(Provided entries begins)

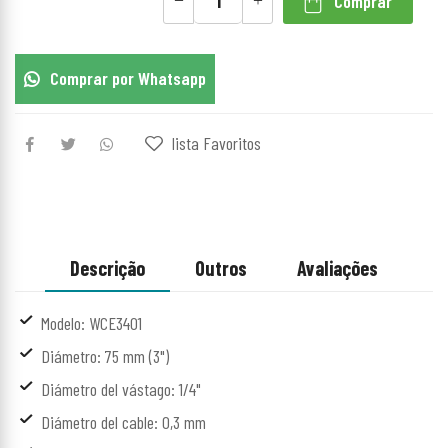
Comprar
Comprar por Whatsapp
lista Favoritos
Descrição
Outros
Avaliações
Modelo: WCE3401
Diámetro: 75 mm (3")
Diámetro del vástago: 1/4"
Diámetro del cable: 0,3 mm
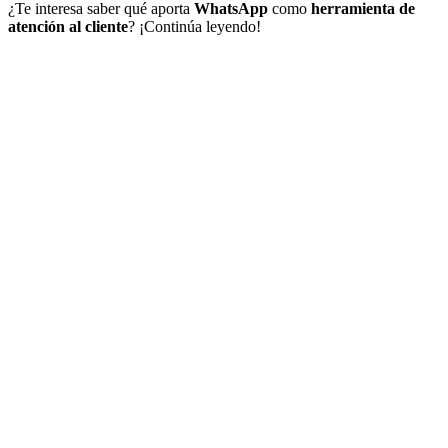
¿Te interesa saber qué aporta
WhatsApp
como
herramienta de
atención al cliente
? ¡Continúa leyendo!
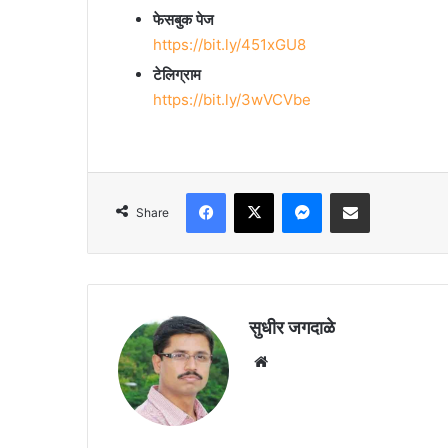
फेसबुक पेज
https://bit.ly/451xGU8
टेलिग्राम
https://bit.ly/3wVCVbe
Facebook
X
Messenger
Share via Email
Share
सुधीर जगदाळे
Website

(Provided entries ends)
(Provided entries begins)

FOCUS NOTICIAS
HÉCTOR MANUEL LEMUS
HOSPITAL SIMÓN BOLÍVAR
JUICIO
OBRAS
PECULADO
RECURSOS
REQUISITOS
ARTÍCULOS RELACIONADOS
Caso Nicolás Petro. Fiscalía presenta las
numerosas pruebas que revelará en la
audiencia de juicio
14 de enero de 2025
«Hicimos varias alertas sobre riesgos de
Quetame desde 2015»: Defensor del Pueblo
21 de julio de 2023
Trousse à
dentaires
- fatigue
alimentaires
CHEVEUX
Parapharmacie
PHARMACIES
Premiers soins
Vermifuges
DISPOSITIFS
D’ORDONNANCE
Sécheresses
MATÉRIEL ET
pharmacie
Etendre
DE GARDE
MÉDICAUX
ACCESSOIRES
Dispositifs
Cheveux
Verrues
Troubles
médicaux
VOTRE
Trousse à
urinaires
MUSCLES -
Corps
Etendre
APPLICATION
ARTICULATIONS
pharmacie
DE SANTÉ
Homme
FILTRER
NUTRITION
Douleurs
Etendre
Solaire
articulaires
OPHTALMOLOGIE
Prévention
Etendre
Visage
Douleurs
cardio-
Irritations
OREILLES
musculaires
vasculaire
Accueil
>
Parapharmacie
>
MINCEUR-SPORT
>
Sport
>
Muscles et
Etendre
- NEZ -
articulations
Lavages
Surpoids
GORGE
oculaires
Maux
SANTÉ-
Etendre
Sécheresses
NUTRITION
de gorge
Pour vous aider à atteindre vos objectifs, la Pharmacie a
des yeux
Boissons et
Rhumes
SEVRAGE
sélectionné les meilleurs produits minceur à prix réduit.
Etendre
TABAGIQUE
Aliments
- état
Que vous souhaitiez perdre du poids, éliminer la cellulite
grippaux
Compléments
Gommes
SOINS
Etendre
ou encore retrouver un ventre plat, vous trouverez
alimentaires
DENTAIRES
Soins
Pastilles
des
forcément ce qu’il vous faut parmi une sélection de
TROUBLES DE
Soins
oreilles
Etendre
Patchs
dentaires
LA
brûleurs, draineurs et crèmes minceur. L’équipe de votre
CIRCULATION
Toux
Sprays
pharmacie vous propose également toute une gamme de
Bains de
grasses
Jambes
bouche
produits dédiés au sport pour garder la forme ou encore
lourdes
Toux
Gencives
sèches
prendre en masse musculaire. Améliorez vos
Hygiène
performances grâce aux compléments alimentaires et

(Provided entries ends)

» Required work
Each line containing the word "encore" needs to be copied from the data above.

» Solution
ou encore retrouver un ventre plat, vous trouverez
produits dédiés au sport pour garder la forme ou encore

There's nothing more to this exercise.